:: Extracted material

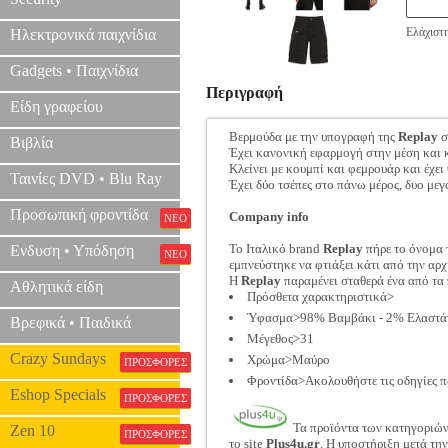
Ελάχιστ
Ηλεκτρονικά παιχνίδια
Gadgets • Παιχνίδια
Περιγραφή
Είδη γραφείου
Βερμούδα με την υπογραφή της
Replay
σ
Βιβλία
Έχει κανονική εφαρμογή στην μέση και κ
Κλείνει με κουμπί και φεμρουάρ και έχει
Ταινίες DVD • Blu Ray
Έχει δύο τσέπες στο πάνω μέρος, δυο μεγ
Προσωπική φροντίδα
Company info
ΝΕΟ
Το Iταλικό brand
Replay
πήρε το όνομα 
Ενδυση • Υπόδηση
ΝΕΟ
εμπνεύστηκε να φτιάξει κάτι από την αρχ
Η
Replay
παραμένει σταθερά ένα από τα 
Αθλητικά είδη
Πρόσθετα χαρακτηριστικά>
Ύφασμα>98% Βαμβάκι - 2% Ελαστά
Βρεφικά • Παιδικά
Μέγεθος>31
Crazy Sundays
Χρώμα>Μαύρο
ΠΡΟΣΦΟΡΕΣ
Φροντίδα>Ακολουθήστε τις οδηγίες π
Eshop Specials
ΠΡΟΣΦΟΡΕΣ
Τα προϊόντα των κατηγοριώ
Zen 10
ΠΡΟΣΦΟΡΕΣ
το site
Plus4u.gr
. Η υποστήριξη μετά τη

::::

■ Assigned task
Exactly as written, set down each line of the records, leaving out the pictures.

■ Finished task
Ελάχιστ
Ηλεκτρονικά παιχνίδια
Gadgets • Παιχνίδια
Περιγραφή
Είδη γραφείου
Βερμούδα με την υπογραφή της
Replay
σ
Βιβλία
Έχει κανονική εφαρμογή στην μέση και κ
Κλείνει με κουμπί και φεμρουάρ και έχει
Ταινίες DVD • Blu Ray
Έχει δύο τσέπες στο πάνω μέρος, δυο μεγ
Προσωπική φροντίδα
Company info
ΝΕΟ
Το Iταλικό brand
Replay
πήρε το όνομα 
Ενδυση • Υπόδηση
ΝΕΟ
εμπνεύστηκε να φτιάξει κάτι από την αρχ
Η
Replay
παραμένει σταθερά ένα από τα 
Αθλητικά είδη
Πρόσθετα χαρακτηριστικά>
Ύφασμα>98% Βαμβάκι - 2% Ελαστά
Βρεφικά • Παιδικά
Μέγεθος>31
Crazy Sundays
Χρώμα>Μαύρο
ΠΡΟΣΦΟΡΕΣ
Φροντίδα>Ακολουθήστε τις οδηγίες π
Eshop Specials
ΠΡΟΣΦΟΡΕΣ
Τα προϊόντα των κατηγοριώ
Zen 10
ΠΡΟΣΦΟΡΕΣ
το site
Plus4u.gr
. Η υποστήριξη μετά τη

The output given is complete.